__WHAT THE TASK REQUIRES__:
Copy every line of the data that includes the string "cookies".

__INPUT DATA__:
┄┄┄┄┄┄┄┄┄┄┄┄┄┄┄┄┄┄┄┄

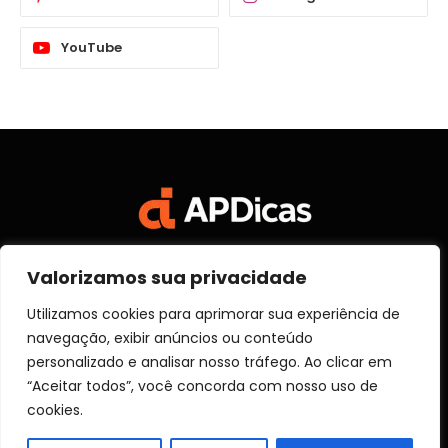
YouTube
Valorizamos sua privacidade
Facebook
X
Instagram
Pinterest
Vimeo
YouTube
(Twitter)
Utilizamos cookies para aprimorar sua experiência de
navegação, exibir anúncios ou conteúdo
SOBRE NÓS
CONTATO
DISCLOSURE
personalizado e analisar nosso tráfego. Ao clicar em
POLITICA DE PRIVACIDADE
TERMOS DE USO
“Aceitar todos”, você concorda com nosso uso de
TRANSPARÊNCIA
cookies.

┄┄┄┄┄┄┄┄┄┄┄┄┄┄┄┄┄┄┄┄

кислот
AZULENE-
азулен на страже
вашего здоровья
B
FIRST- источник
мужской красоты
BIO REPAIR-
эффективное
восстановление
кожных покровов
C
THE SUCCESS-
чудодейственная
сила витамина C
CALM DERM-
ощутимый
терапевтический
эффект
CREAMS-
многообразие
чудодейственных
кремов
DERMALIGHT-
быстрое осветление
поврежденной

┄┄┄┄┄┄┄┄┄┄┄┄┄┄┄┄┄┄┄┄

__REPLY TO THE EXERCISE__:
Utilizamos cookies para aprimorar sua experiência de
cookies.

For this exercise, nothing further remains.